Matt Amos loves his country and he loves a challenge.

It’s part of what makes him a great Marine.  

It was one of those challenges that helped Matt see exactly what he was fighting for on his three tours in the Middle East.

“I can’t not be a part of that, and so I was in the recruiter’s office in May, and they gave me a ship date to boot camp of December,” says Matt.

Matt Amos remembers the U.S. invasion into Iraq in April of 2002.  

It’s when he took action and joined the Marines. 

He took his first deployment to Iraq in 2004 where he spent a lot of time looking for and detonating land mines.  

He says it was a calm deployment when compared to his second, when Matt was injured after an explosion blew off part of his face.  

A surgeon would fix it, and Matt would head home to spend some time with his wife and 8-month old daughter, born just weeks before his deployment.  

Matt would re-enlist and after 18 months back at home and the birth of another daughter, he felt it was time to go again. 

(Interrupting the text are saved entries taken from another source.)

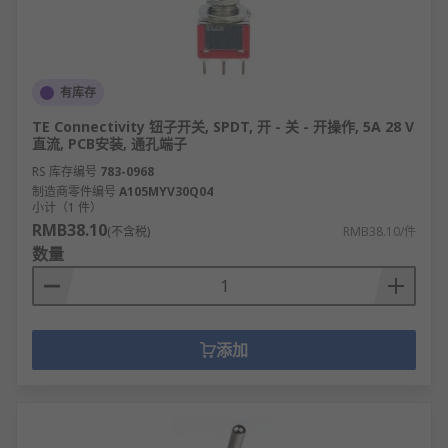
有库存
TE Connectivity 钮子开关, SPDT, 开 - 关 - 开操作, 5A 28 V
直流, PCB安装, 通孔端子
RS 库存编号
783-0968
制造商零件编号
A105MYV30Q04
小计（1 件）
RMB38.10
(不含税)
RMB38.10/件
数量
添加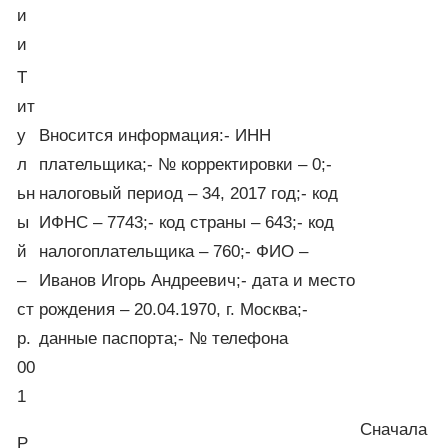
и
и
Т
ит
у
Вносится информация:- ИНН
л
плательщика;- № корректировки – 0;-
ьн
налоговый период – 34, 2017 год;- код
ы
ИФНС – 7743;- код страны – 643;- код
й
налогоплательщика – 760;- ФИО –
–
Иванов Игорь Андреевич;- дата и место
ст
рождения – 20.04.1970, г. Москва;-
р.
данные паспорта;- № телефона
00
1
Сначала
Р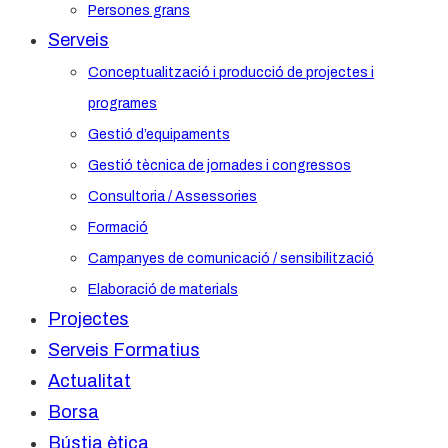
Persones grans
Serveis
Conceptualització i producció de projectes i
programes
Gestió d’equipaments
Gestió tècnica de jornades i congressos
Consultoria / Assessories
Formació
Campanyes de comunicació / sensibilització
Elaboració de materials
Projectes
Serveis Formatius
Actualitat
Borsa
Bústia ètica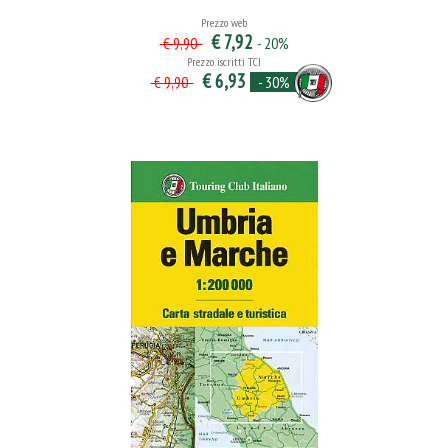
Prezzo web
€ 7,92
- 20%
€ 9,90
Prezzo iscritti TCI
€ 6,93
- 30%
€ 9,90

This time he was headed to Afghanistan with the highly decorated Alpha Company First Battalion 5th Marines.

“I’d even kinda prepared my wife, I said this is gonna be a tough one, just be – anything could happen,” remembers Matt.

Matt and his fellow Marines were planted in a mine field, going on daily patrols finding land mines.  

He says the casualties started three or four days in and never stopped.  

Seventeen were killed in action, and he can’t count how many were wounded, including himself.

“I must have stepped off the line just a little bit because that’s when I felt the ground go soft, and I was like, uh this isn’t good and then boom!” says Matt.  “I remember it basically blew me straight up, and I know I had to at least be nine feet in the air so I could see in the compound walls.”

Matt says he only remembers bits and pieces of what happened during his time getting from Afghanistan to Maryland.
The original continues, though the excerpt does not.